Broccoli is loaded with numerous sulfur-containing, chemoprotective molecules. A notable one is the antioxidant called sulforaphane, a breakdown product of glucoraphanin. Laboratory studies in animals have shown that sulforaphane induces the production of phase 2 enzymes that deactivate free radicals and inhibit early tumor growth. When added to tissue-cultured human prostate cancer cells, it inhibits the malignant process by both arresting growth and stimulating apoptosis (cell death). Numerous other preliminary studies suggest that sulforaphane may have much broader, chemoprotective value.
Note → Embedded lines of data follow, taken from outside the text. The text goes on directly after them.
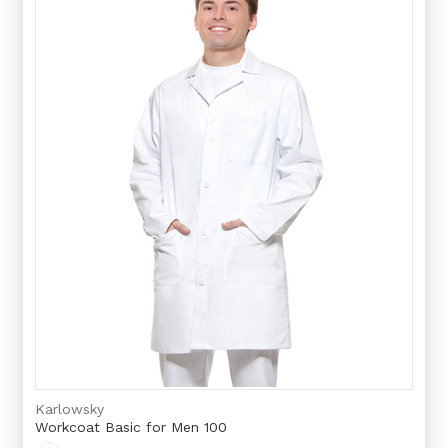
Karlowsky
Workcoat Basic for Men 100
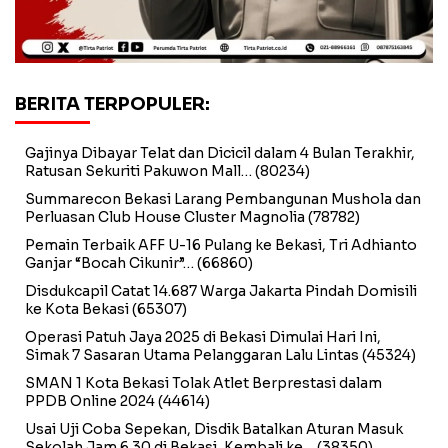
BERITA TERPOPULER:
Gajinya Dibayar Telat dan Dicicil dalam 4 Bulan Terakhir,
Ratusan Sekuriti Pakuwon Mall…
(80234)
Summarecon Bekasi Larang Pembangunan Mushola dan
Perluasan Club House Cluster Magnolia
(78782)
Pemain Terbaik AFF U-16 Pulang ke Bekasi, Tri Adhianto
Ganjar “Bocah Cikunir”…
(66860)
Disdukcapil Catat 14.687 Warga Jakarta Pindah Domisili
ke Kota Bekasi
(65307)
Operasi Patuh Jaya 2025 di Bekasi Dimulai Hari Ini,
Simak 7 Sasaran Utama Pelanggaran Lalu Lintas
(45324)
SMAN 1 Kota Bekasi Tolak Atlet Berprestasi dalam
PPDB Online 2024
(44614)
Usai Uji Coba Sepekan, Disdik Batalkan Aturan Masuk
Sekolah Jam 6.30 di Bekasi, Kembali ke…
(38350)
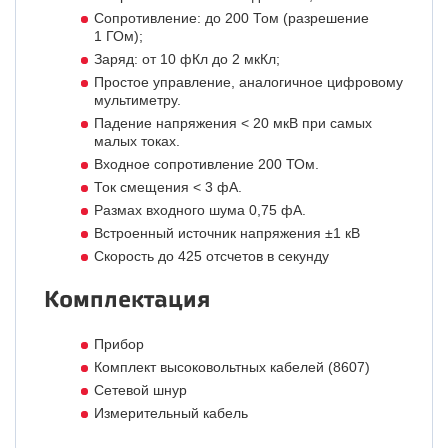
Сопротивление: до 200 Том (разрешение
1 ГОм);
Заряд: от 10 фКл до 2 мкКл;
Простое управление, аналогичное цифровому
мультиметру.
Падение напряжения < 20 мкВ при самых
малых токах.
Входное сопротивление 200 ТОм.
Ток смещения < 3 фА.
Размах входного шума 0,75 фА.
Встроенный источник напряжения ±1 кВ
Скорость до 425 отсчетов в секунду
Комплектация
Прибор
Комплект высоковольтных кабелей (8607)
Сетевой шнур
Измерительный кабель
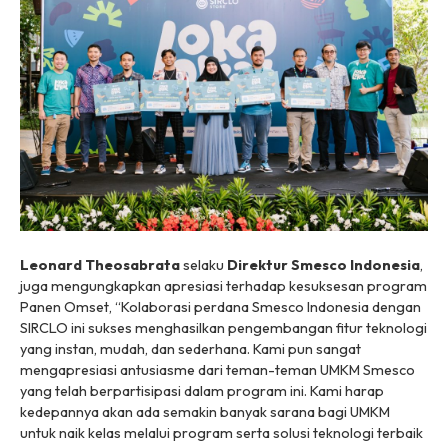
Leonard Theosabrata
selaku
Direktur Smesco Indonesia
,
juga mengungkapkan apresiasi terhadap kesuksesan program
Panen Omset, “Kolaborasi perdana Smesco Indonesia dengan
SIRCLO ini sukses menghasilkan pengembangan fitur teknologi
yang instan, mudah, dan sederhana. Kami pun sangat
mengapresiasi antusiasme dari teman-teman UMKM Smesco
yang telah berpartisipasi dalam program ini. Kami harap
kedepannya akan ada semakin banyak sarana bagi UMKM
untuk naik kelas melalui program serta solusi teknologi terbaik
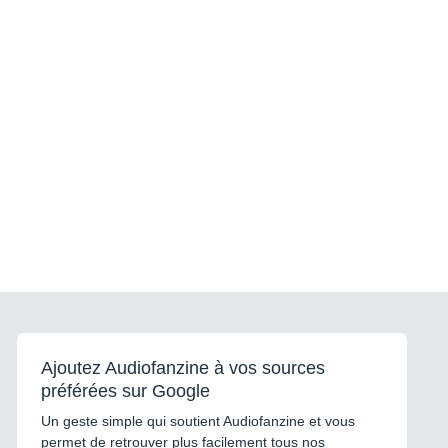
Ajoutez Audiofanzine à vos sources
préférées sur Google
Un geste simple qui soutient Audiofanzine et vous
permet de retrouver plus facilement tous nos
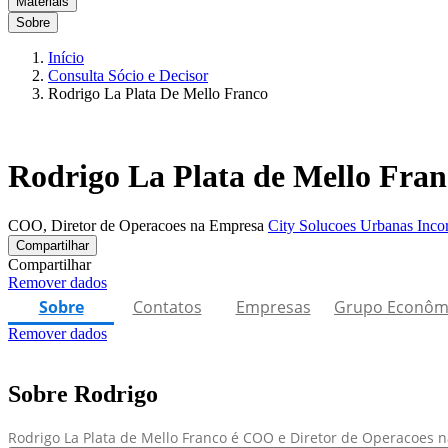
Materiais
Sobre
Início
Consulta Sócio e Decisor
Rodrigo La Plata De Mello Franco
Rodrigo La Plata de Mello Fran
COO, Diretor de Operacoes na Empresa
City Solucoes Urbanas Inco
Compartilhar
Compartilhar
Remover dados
Sobre
Contatos
Empresas
Grupo Econôm
Remover dados
Sobre Rodrigo
Rodrigo La Plata de Mello Franco é COO e Diretor de Operacoes 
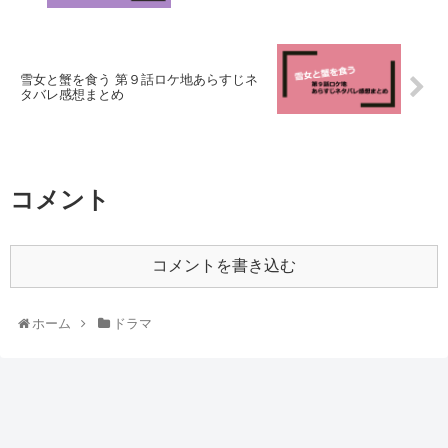
雪女と蟹を食う 第９話ロケ地あらすじネ
タバレ感想まとめ
コメント
コメントを書き込む
ホーム
ドラマ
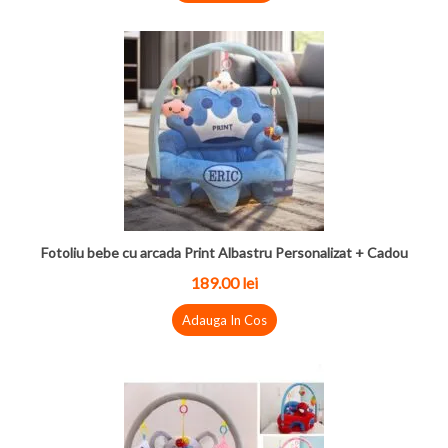
Fotoliu bebe cu arcada Print Albastru Personalizat + Cadou
189.00
lei
Adauga In Cos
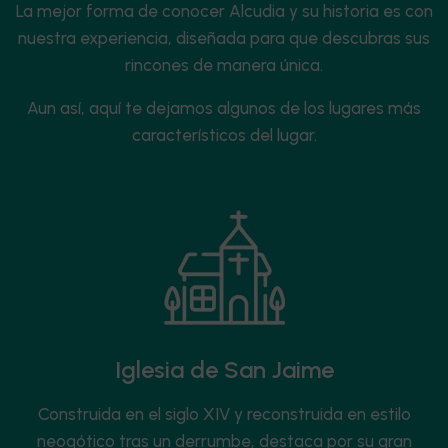
La mejor forma de conocer Alcudia y su historia es con
nuestra experiencia, diseñada para que descubras sus
rincones de manera única.
Aun así, aquí te dejamos algunos de los lugares más
característicos del lugar.
Iglesia de San Jaime
Construida en el siglo XIV y reconstruida en estilo
neogótico tras un derrumbe, destaca por su gran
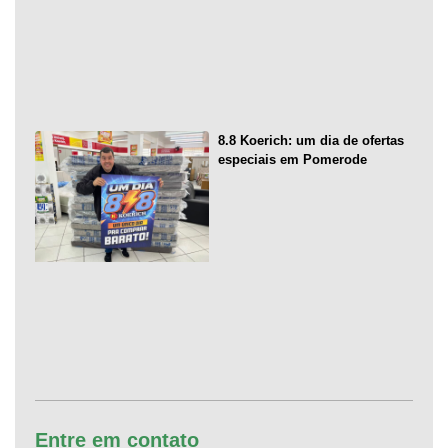
8.8 Koerich: um dia de ofertas
especiais em Pomerode
Entre em contato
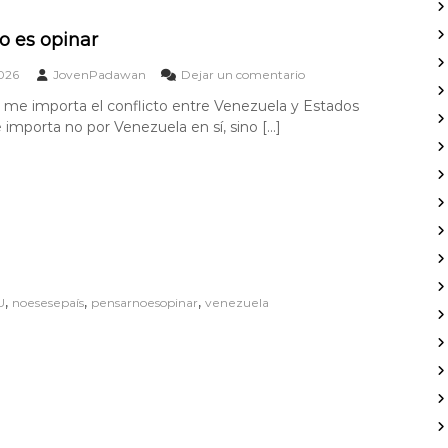
R
A
o es opinar
e
026
JovenPadawan
Dejar un comentario
n
 me importa el conflicto entre Venezuela y Estados
P
importa no por Venezuela en sí, sino […]
e
n
s
a
r
n
o
e
s
o
,
,
,
U
noesesepaís
pensarnoesopinar
venezuela
p
i
n
a
r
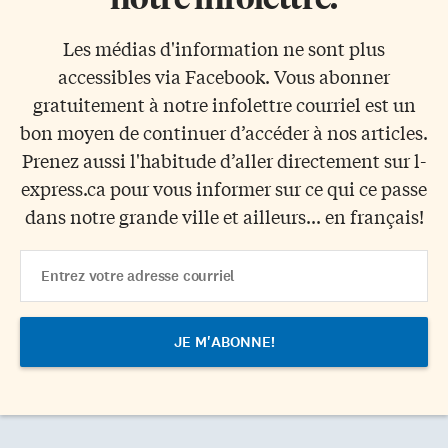
Les médias d'information ne sont plus
accessibles via Facebook. Vous abonner
gratuitement à notre infolettre courriel est un
bon moyen de continuer d’accéder à nos articles.
Prenez aussi l'habitude d’aller directement sur l-
express.ca pour vous informer sur ce qui ce passe
dans notre grande ville et ailleurs... en français!
Email
Address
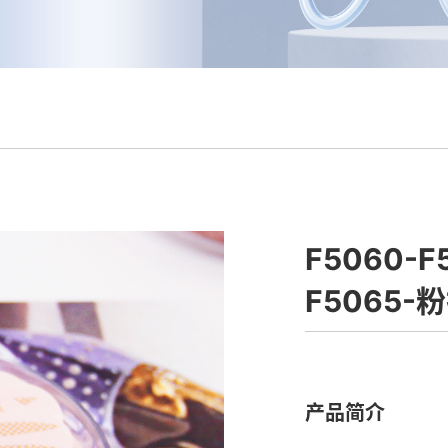
F5060-F
F5065-
产品简介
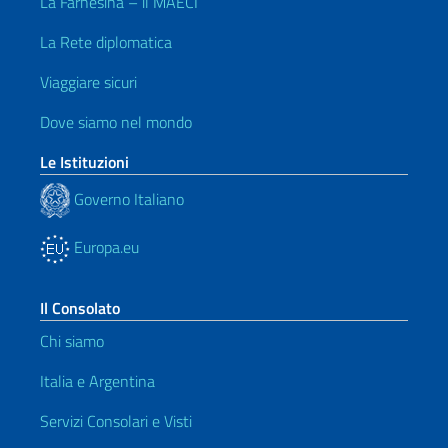
La Farnesina – il MAECI
La Rete diplomatica
Viaggiare sicuri
Dove siamo nel mondo
Le Istituzioni
Governo Italiano
Europa.eu
Il Consolato
Chi siamo
Italia e Argentina
Servizi Consolari e Visti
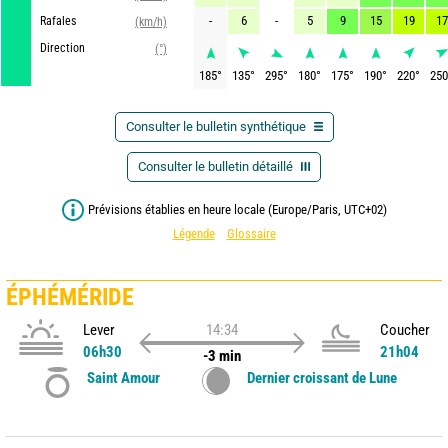
-
6
-
5
9
15
19
17
Rafales
(km/h)
Direction
(°)
185
°
135
°
295
°
180
°
175
°
190
°
220
°
250
Consulter le bulletin synthétique
Consulter le bulletin détaillé
Prévisions établies en heure locale (Europe/Paris, UTC+02)
Légende
Glossaire
ÉPHÉMÉRIDE
Lever
14:34
Coucher
06h30
21h04
-3 min
Saint Amour
Dernier croissant de Lune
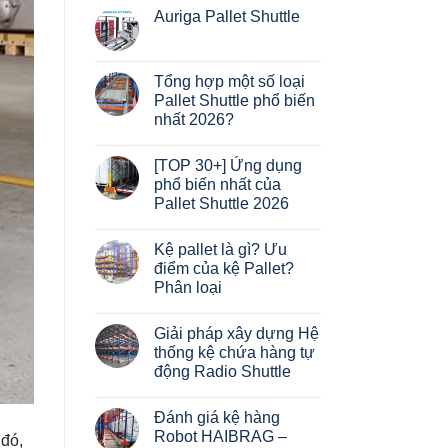
Auriga Pallet Shuttle
Không
có
bình
luận
Tổng hợp một số loại
ở
Pallet Shuttle phổ biến
Auriga
Pallet
nhất 2026?
Shuttle
Không
có
[TOP 30+] Ứng dụng
bình
luận
phổ biến nhất của
ở
Pallet Shuttle 2026
Tổng
hợp
Không
một
có
số
Kệ pallet là gì? Ưu
bình
loại
luận
điểm của kệ Pallet?
Pallet
ở
Shuttle
Phân loại
[TOP
phổ
30+]
biến
Không
Ứng
nhất
có
dụng
Giải pháp xây dựng Hệ
2026?
bình
phổ
luận
thống kệ chứa hàng tự
biến
ở
nhất
động Radio Shuttle
Kệ
của
pallet
Pallet
Không
là
Shuttle
có
gì?
Đánh giá kệ hàng
2026
bình
Ưu
luận
Robot HAIBRAG –
điểm
 đó,
ở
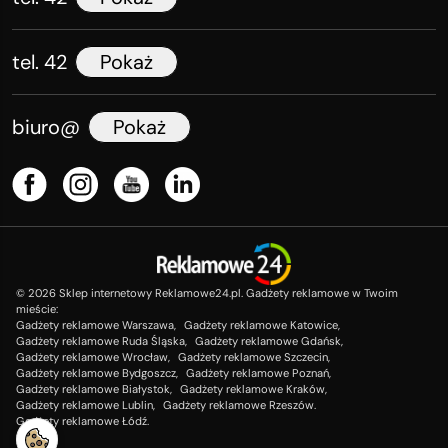
tel. 42
Pokaż
biuro@
Pokaż
©
2026
Sklep internetowy Reklamowe24.pl. Gadżety reklamowe w Twoim
mieście:
Gadżety reklamowe Warszawa,
Gadżety reklamowe Katowice,
Gadżety reklamowe Ruda Śląska,
Gadżety reklamowe Gdańsk,
Gadżety reklamowe Wrocław,
Gadżety reklamowe Szczecin,
Gadżety reklamowe Bydgoszcz,
Gadżety reklamowe Poznań,
Gadżety reklamowe Białystok,
Gadżety reklamowe Kraków,
Gadżety reklamowe Lublin,
Gadżety reklamowe Rzeszów.
Gadżety reklamowe Łódź.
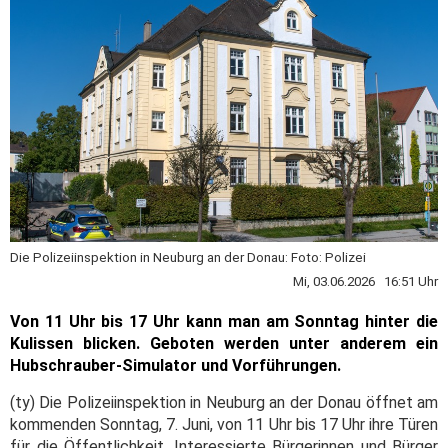
Die Polizeiinspektion in Neuburg an der Donau: Foto: Polizei
Mi, 03.06.2026 16:51 Uhr
Von 11 Uhr bis 17 Uhr kann man am Sonntag hinter die
Kulissen blicken. Geboten werden unter anderem ein
Hubschrauber-Simulator und Vorführungen.
(ty) Die Polizeiinspektion in Neuburg an der Donau öffnet am
kommenden Sonntag, 7. Juni, von 11 Uhr bis 17 Uhr ihre Türen
für die Öffentlichkeit. Interessierte Bürgerinnen und Bürger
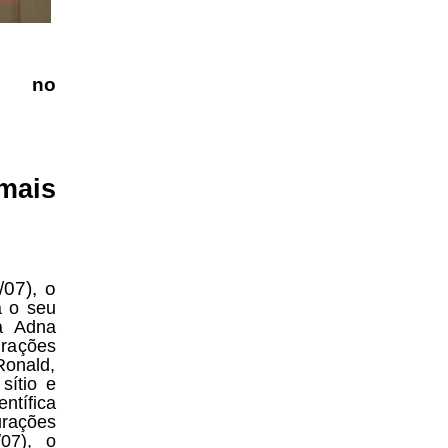
 no
mais
7), o
a o seu
a Adna
urações
Ronald,
sítio e
ntífica
urações
/07), o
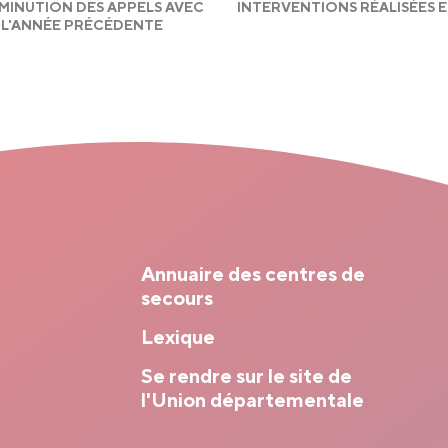
IMINUTION DES APPELS AVEC
INTERVENTIONS RÉALISÉES E
L'ANNÉE PRÉCÉDENTE
Annuaire des centres de
secours
Lexique
Se rendre sur le site de
l'Union départementale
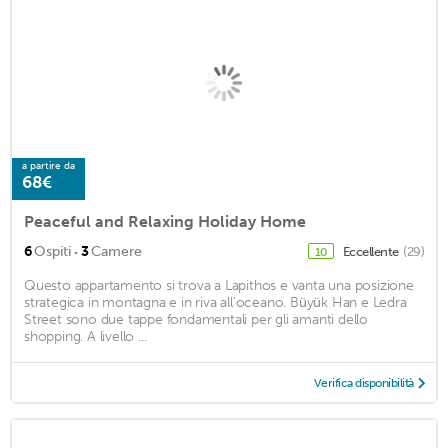
a partire da
68€
Peaceful and Relaxing Holiday Home
·
6
Ospiti
3
Camere
Eccellente
(29)
10
Questo appartamento si trova a Lapithos e vanta una posizione
strategica in montagna e in riva all'oceano. Büyük Han e Ledra
Street sono due tappe fondamentali per gli amanti dello
shopping. A livello ...
Verifica disponibilità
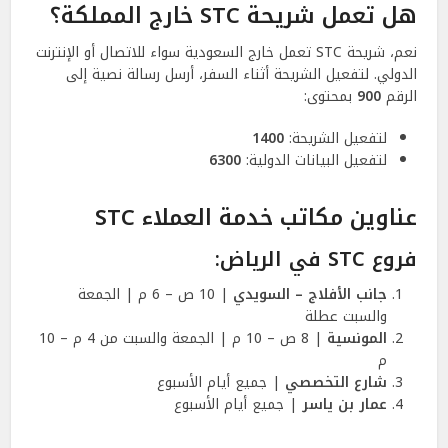
هل تعمل شريحة STC خارج المملكة؟
نعم، شريحة STC تعمل خارج السعودية سواء للاتصال أو الإنترنت
الدولي. لتفعيل الشريحة أثناء السفر، أرسل رسالة نصية إلى
الرقم
900
بمحتوى:
لتفعيل الشريحة:
1400
لتفعيل البيانات الدولية:
6300
عناوين مكاتب خدمة العملاء STC
فروع STC في الرياض:
جانب الأفلاج – السويدي
| 10 ص – 6 م | الجمعة
والسبت عطلة
المونسية
| 8 ص – 10 م | الجمعة والسبت من 4 م – 10
م
شارع التخصصي
| جميع أيام الأسبوع
عمار بن ياسر
| جميع أيام الأسبوع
Laboratory and epidemiological studies suggest significant anticancer activity for lycopene, the carotenoid pigment that colors tomatoes red. Preliminary data indicates it may prevent the initiation of prostate tumors and reduce the rate of growth of preexisting cancerous prostate cells. Other evidence suggests that it inhibits the division of breast cancer cells as well. It also appears to decrease the incidence and size of chemically induced lung cancers in mice.

Cooking increases the bioavailability of lycopene in tomatoes. Heat breaks down cell walls (facilitating digestion) and converts lycopene from the less-active cis form to the more-active trans configuration.